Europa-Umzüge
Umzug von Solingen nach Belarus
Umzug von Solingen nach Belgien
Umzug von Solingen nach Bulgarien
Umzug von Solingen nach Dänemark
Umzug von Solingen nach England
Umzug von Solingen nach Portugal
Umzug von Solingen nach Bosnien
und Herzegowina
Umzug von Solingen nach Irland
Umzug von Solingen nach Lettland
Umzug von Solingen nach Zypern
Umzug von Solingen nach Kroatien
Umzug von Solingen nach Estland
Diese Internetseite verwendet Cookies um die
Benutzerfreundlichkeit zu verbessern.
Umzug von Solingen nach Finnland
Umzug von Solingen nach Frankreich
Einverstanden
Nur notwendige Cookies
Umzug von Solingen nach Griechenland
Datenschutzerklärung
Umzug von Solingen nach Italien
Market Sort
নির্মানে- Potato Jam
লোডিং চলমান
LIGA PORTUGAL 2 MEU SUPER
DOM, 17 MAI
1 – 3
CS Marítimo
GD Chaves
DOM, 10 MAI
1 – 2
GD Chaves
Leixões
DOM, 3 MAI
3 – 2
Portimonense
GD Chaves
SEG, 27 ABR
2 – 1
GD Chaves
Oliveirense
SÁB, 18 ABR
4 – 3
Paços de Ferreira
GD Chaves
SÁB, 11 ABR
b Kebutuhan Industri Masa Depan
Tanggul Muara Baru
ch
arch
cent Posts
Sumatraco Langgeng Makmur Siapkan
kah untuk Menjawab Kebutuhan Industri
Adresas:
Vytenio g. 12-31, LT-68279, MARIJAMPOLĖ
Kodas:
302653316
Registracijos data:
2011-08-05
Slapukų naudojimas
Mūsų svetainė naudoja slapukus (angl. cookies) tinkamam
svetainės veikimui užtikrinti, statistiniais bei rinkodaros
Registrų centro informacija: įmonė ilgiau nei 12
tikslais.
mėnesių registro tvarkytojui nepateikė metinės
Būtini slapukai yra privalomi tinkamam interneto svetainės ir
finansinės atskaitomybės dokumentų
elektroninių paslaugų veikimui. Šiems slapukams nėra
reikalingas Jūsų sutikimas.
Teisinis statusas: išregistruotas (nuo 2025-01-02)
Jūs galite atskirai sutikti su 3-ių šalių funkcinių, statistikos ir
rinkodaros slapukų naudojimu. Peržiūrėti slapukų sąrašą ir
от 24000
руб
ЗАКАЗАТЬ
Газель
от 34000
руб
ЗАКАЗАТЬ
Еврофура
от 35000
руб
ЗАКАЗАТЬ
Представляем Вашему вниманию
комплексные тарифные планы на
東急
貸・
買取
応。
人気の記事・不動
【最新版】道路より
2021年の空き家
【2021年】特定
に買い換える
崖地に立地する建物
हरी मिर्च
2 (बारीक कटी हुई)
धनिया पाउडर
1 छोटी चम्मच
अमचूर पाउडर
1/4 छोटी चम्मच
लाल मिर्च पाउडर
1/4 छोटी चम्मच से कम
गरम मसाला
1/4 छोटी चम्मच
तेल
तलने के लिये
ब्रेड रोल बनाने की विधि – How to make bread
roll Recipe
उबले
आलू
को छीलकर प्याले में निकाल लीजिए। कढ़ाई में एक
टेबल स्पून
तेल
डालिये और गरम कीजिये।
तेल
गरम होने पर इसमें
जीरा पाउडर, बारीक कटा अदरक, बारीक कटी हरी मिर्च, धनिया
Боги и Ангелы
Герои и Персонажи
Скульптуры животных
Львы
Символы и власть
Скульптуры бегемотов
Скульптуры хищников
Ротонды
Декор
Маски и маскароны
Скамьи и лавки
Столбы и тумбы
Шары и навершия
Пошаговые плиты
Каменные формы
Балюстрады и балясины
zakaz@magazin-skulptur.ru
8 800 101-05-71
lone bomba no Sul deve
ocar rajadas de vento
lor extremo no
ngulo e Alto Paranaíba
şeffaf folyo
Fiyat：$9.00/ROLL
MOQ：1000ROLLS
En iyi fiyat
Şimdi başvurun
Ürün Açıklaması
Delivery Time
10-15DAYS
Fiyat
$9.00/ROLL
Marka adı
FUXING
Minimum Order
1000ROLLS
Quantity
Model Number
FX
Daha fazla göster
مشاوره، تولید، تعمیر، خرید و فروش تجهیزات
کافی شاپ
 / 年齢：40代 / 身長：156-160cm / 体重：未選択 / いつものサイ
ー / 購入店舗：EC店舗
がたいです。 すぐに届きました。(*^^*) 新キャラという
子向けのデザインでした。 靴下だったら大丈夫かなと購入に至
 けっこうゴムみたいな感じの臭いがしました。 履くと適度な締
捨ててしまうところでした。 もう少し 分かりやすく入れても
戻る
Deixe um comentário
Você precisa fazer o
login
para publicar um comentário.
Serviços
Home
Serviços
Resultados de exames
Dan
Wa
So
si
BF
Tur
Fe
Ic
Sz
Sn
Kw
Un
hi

Required action: Set down exactly the lines from the start of the records to the line with "SEG, 27 ABR". Include that line, and add nothing more.

Response box:
Europa-Umzüge
Umzug von Solingen nach Belarus
Umzug von Solingen nach Belgien
Umzug von Solingen nach Bulgarien
Umzug von Solingen nach Dänemark
Umzug von Solingen nach England
Umzug von Solingen nach Portugal
Umzug von Solingen nach Bosnien
und Herzegowina
Umzug von Solingen nach Irland
Umzug von Solingen nach Lettland
Umzug von Solingen nach Zypern
Umzug von Solingen nach Kroatien
Umzug von Solingen nach Estland
Diese Internetseite verwendet Cookies um die
Benutzerfreundlichkeit zu verbessern.
Umzug von Solingen nach Finnland
Umzug von Solingen nach Frankreich
Einverstanden
Nur notwendige Cookies
Umzug von Solingen nach Griechenland
Datenschutzerklärung
Umzug von Solingen nach Italien
Market Sort
নির্মানে- Potato Jam
লোডিং চলমান
LIGA PORTUGAL 2 MEU SUPER
DOM, 17 MAI
1 – 3
CS Marítimo
GD Chaves
DOM, 10 MAI
1 – 2
GD Chaves
Leixões
DOM, 3 MAI
3 – 2
Portimonense
GD Chaves
SEG, 27 ABR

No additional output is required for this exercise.